### Task goal:
Each line of the material holding the word "height" must be identified and copied.

### Information given:
■ ■ ■ ■

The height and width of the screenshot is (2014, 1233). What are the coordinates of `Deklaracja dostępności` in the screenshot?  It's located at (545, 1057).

■ ■ ■ ■

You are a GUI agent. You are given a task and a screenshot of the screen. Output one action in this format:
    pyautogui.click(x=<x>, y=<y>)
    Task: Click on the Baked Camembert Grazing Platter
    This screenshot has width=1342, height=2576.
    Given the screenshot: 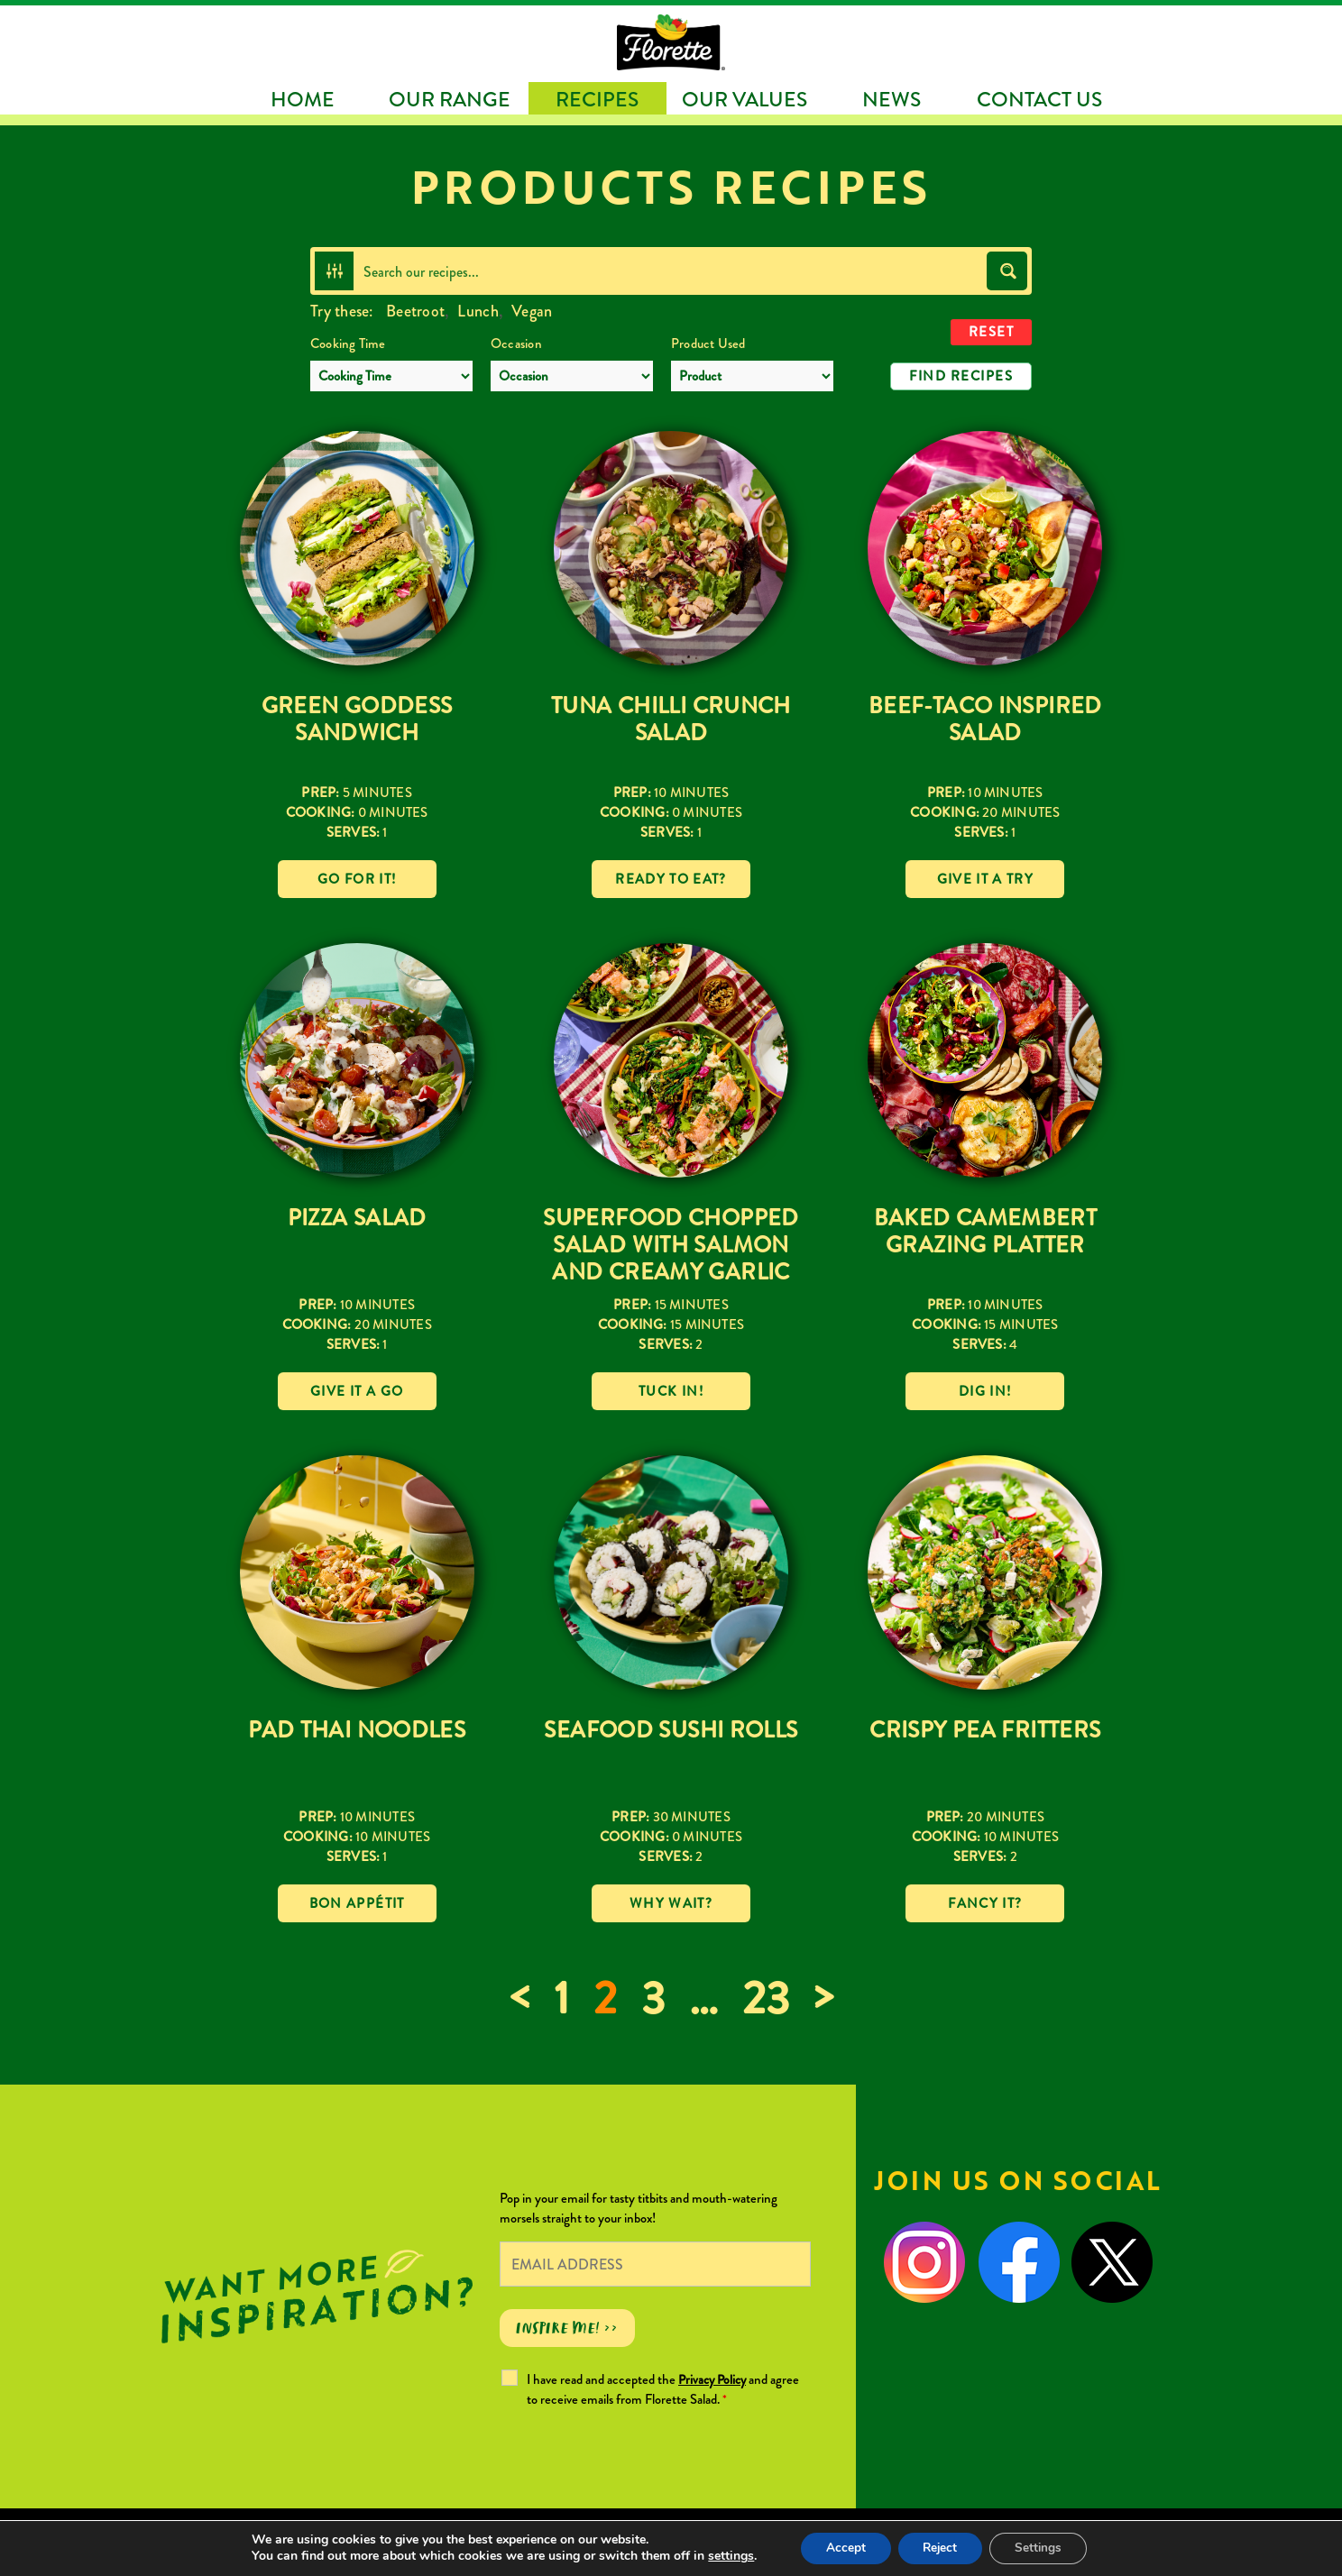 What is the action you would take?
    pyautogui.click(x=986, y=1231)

■ ■ ■ ■

### Final answer:
The height and width of the screenshot is (2014, 1233). What are the coordinates of `Deklaracja dostępności` in the screenshot?  It's located at (545, 1057).
    This screenshot has width=1342, height=2576.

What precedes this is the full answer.